6. The method according to claim 3, characterized in that, The step of determining the shear wave splitting parameters based on the first shear wave velocity, the second shear wave velocity, and the density includes: The square ratio term is determined based on the ratio of the first shear wave velocity to the second shear wave velocity; Subtracting the preset constant correction term from the square ratio term yields the intermediate difference term; The intermediate difference term is scaled using a preset scaling factor to determine the shear wave splitting parameters of the target region.
7. The method according to claim 1, characterized in that, The method further includes: Based on the crack density, determine the spatial distribution characteristics of crack development intensity within the target area; Based on the spatial distribution characteristics, the exploration potential of the target area is determined.
8. A device for determining crack density based on pure transverse wave reflection amplitude domain information, characterized in that, include: The data acquisition module is used to acquire first shear wave data, second shear wave data, and logging data of the target area; wherein, the first shear wave data and the second shear wave data are fast shear wave pre-stack data and slow shear wave pre-stack data acquired based on two orthogonal observation azimuths, respectively. The data processing module is used to preprocess the first shear wave data, the second shear wave data, and the logging data to determine the first shear wave amplitude gather, the second shear wave amplitude gather, the seismic wavelet, and the stratigraphic interpretation information. The parameter determination module is used to simultaneously invert the first shear wave amplitude gather, the second shear wave amplitude gather, the seismic wavelet, and the layer interpretation information using a preset pre-stack joint inversion objective function to determine the shear wave splitting parameters; wherein, the preset pre-stack joint inversion objective function is constructed based on the reflection coefficient equation of linearized reconstruction; The density determination module is used to determine the crack density of the target area based on the shear wave splitting parameters and the preset linear mapping relationship between the shear wave splitting parameters and crack density.

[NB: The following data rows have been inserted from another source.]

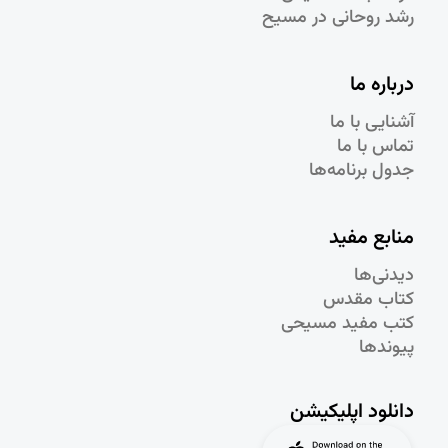
رشد روحانی در مسيح
درباره ما
آشنایی با ما
تماس با ما
جدول برنامه‌ها
منابع مفید
دیدنی‌ها
کتاب مقدس
کتب مفید مسیحی
پیوندها
دانلود اپلیکیشن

9. An electronic device, characterized in that, It includes a processor and a memory for storing processor-executable instructions, wherein the processor, when executing the instructions, implements the steps of the method according to any one of claims 1 to 7.
10. A computer-readable storage medium, characterized in that, It stores computer instructions that, when executed by a processor, implement the steps of the method according to any one of claims 1 to 7.